The macroangiopathy related to diabetes is explained by atherosclerosis in the arteries and depends on a combination of factors such as local inflammation, high lipid concentrations, hypertension, and hyperglycemia (24). A common effect of diabetes-related macroangiopathy is hypertension. In our study, the risk of AF related to SBP was increased at levels above current treatment targets, with an ∼40% increased risk of AF at SBP >140 mmHg (25). Hypertension is an established risk factor for AF in the general population (26). Other studies have shown similar results, but the specific level of blood pressure where risk of AF begins to increase is unknown (2730). Our findings indicate blood pressure control is needed in the prevention of AF in persons with type 1 diabetes.
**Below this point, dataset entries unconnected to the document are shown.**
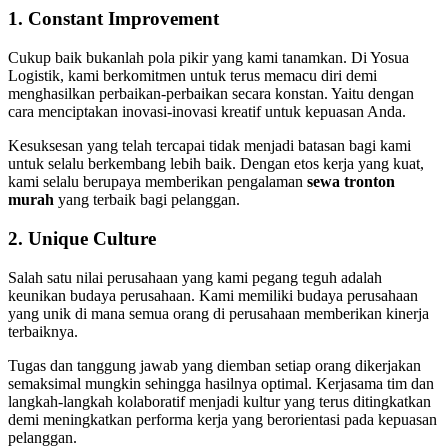
1. Constant Improvement
Cukup baik bukanlah pola pikir yang kami tanamkan. Di Yosua
Logistik, kami berkomitmen untuk terus memacu diri demi
menghasilkan perbaikan-perbaikan secara konstan. Yaitu dengan
cara menciptakan inovasi-inovasi kreatif untuk kepuasan Anda.
Kesuksesan yang telah tercapai tidak menjadi batasan bagi kami
untuk selalu berkembang lebih baik. Dengan etos kerja yang kuat,
kami selalu berupaya memberikan pengalaman
sewa tronton
murah
yang terbaik bagi pelanggan.
2. Unique Culture
Salah satu nilai perusahaan yang kami pegang teguh adalah
keunikan budaya perusahaan. Kami memiliki budaya perusahaan
yang unik di mana semua orang di perusahaan memberikan kinerja
terbaiknya.
Tugas dan tanggung jawab yang diemban setiap orang dikerjakan
semaksimal mungkin sehingga hasilnya optimal. Kerjasama tim dan
langkah-langkah kolaboratif menjadi kultur yang terus ditingkatkan
demi meningkatkan performa kerja yang berorientasi pada kepuasan
pelanggan.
Severe obesity (>BMI 35 kg/m2), but not moderate obesity (BMI 30–35 kg/m2) or overweight, was independently related to an increased risk of AF in our population. Overweight as a risk factor for cardiovascular disease often has a comparatively modest or no effect (31,32). A recent study of patients with type 1 diabetes did not find any significant risk of myocardial infarction or cardiovascular death associated with increased BMI (33). A previous meta-analysis in the general population showed an added risk of AF related to both overweight and obesity (34).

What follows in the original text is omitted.